# aliquote.org

Usually, we would determine the number of permutations required to carry out a Monte Carlo permutation test based on the precision we wish to attain for the p-value. In fact, Stata provides a confidence interval for the estimated p-value when you use the permute procedure. This confidence interval is based on a binomial proportion (this is what we are estimating after all). With the example discussed in a previous post, converted as a tabular dataset, here is a sample run from Stata 13:

. insheet using how-many-permutations.csv
. gen i=_n
. reshape long v, i(i)
. permute _j r(mu_1), reps(10000): ttest v, by(_j)
// -%----
Monte Carlo permutation results                   Number of obs   =         20

command:  ttest v, by(_j)
_pm_1:  r(mu_1)
permute var:  _j

------------------------------------------------------------------------------
T            |     T(obs)       c       n   p=c/n   SE(p) [95% Conf. Interval]
-------------+----------------------------------------------------------------
_pm_1 |      14.48    5229   10000  0.5229  0.0050   .513055   .5327317
------------------------------------------------------------------------------
Note:  Confidence interval is with respect to p=c/n.
Note:  c = #{|T| >= |T(obs)|}


Note that we get a p-value close to the one estimated using Lisp or R. It is also possible to carry out an exact permutation test using the enumerate option. Philip Good provides illustrations with various statistical software in chapter 3 of one of his textbook.1

The approximate 95% CI for a proportion estimated from a sample of size $n$ is

$$\hat p \pm 2\sqrt{\frac{\hat p(1-\hat p}{n}},$$

which can be approximated as $\hat p \pm \sqrt{\hat p/n}$ for small $\hat p$. As an example, to get a precision of two decimal places for a proportion of 0.01, we would need $n > 1600$ rearrangements ($0.01 > 4\sqrt{0.01/n}$, then solve for $n$). This is probably why the rule of thumb is to use 1000 to 10000 permutations, when not “use the maximum number of permutations”. Of course, this only applies to Monte Carlo re-rerandomization, since in the case of exact permutation tests you get the “exact” p-value you get, which is tied to your sample size. E.g., with five observations you only have 32 possibilities and 1 extreme observation out of 32 means a p-value of 0.03125.2

And here is yet another way to carry out a permutation test, although it is suboptimal (in many ways). This time, we will simply shuffle the whole sequence of observation and take the first half part of the sequence. Again, we will rely on a Monte Carlo approach and only carry out a limited number of random draws from the original sample. Last but not least, we will replace Scheme with Clojure.

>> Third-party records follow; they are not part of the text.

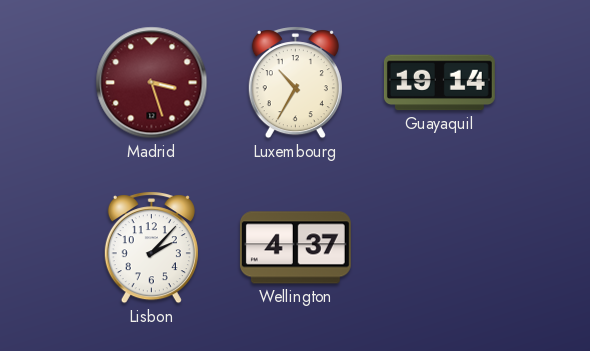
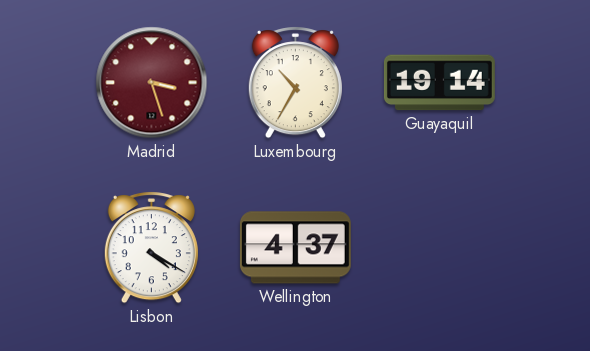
Lisbon: 2:07 -> 4:20
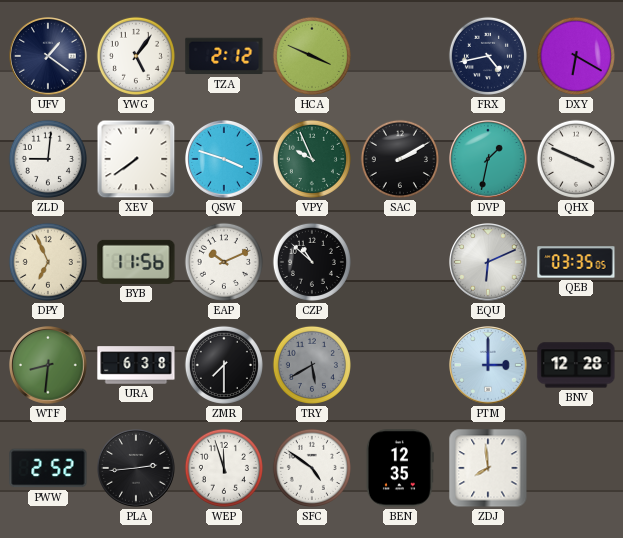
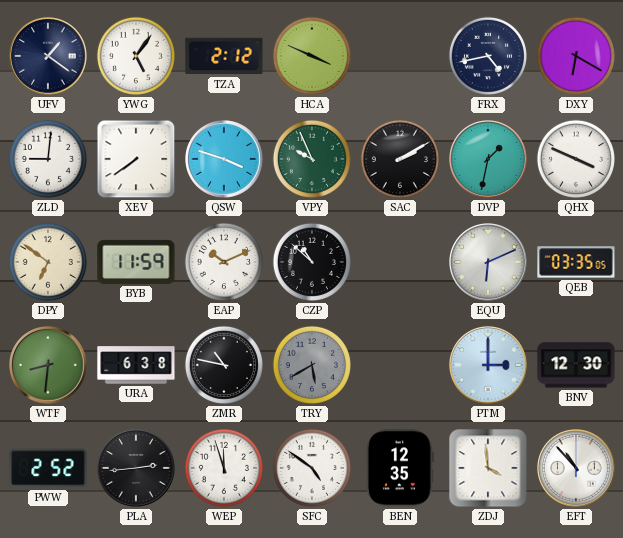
DPY: 6:56 -> 6:51
BYB: 11:56 -> 11:59
ZMR: 7:30 -> 10:47
BNV: 12:28 -> 12:30
ZDJ: 7:59 -> 3:59
EFT: none -> 10:53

As before, we will consider the sum of the observations in one group (the original, then the randomized one) as our test statistic. Other solutions such as taking the difference in means or the detrended Student t statistic are also possible.

(def xs [12.9 13.5 12.8 15.6 17.2 19.2 12.6 15.3 14.4 11.3])
(def ys [12.7 13.6 12.0 15.2 16.8 20.0 12.0 15.9 16.0 11.1])
(def xy (concat xs ys))
(def stat0 (apply + xs))
(def k 1000)
(defn stat [x] (apply + (take 10 (shuffle x))))
(def pdist (repeatedly k (partial stat xy)))
(def events (count (filter (fn [x] (> x stat0)) pdist)))
(double (/ events k))
;; => 0.525


Run time is quite decent in this case, even for large k. Now let’s check the distribution of the permuted test statistic? Here’s one with 10000 iterations (p=0.5156) and the venerable Gnuplot backend.3

set terminal png size 600, 300
set output "~/tmp/pdist.png"
set xrange [130:165]
set yrange [0:7]
unset key
unset ytics
set arrow 1 from 144.8,0 to 144.8,0.8 lc "orange" nohead
set label "Original test statistic" at 145,0.75 tc "orange"
plot "pdist.dat" u 1:(1/100.) s kdens bandwidth 1 lw 2


Overall, I was pleasantly surprised by how easy it was to perform this task in Clojure by using builtin stuff only.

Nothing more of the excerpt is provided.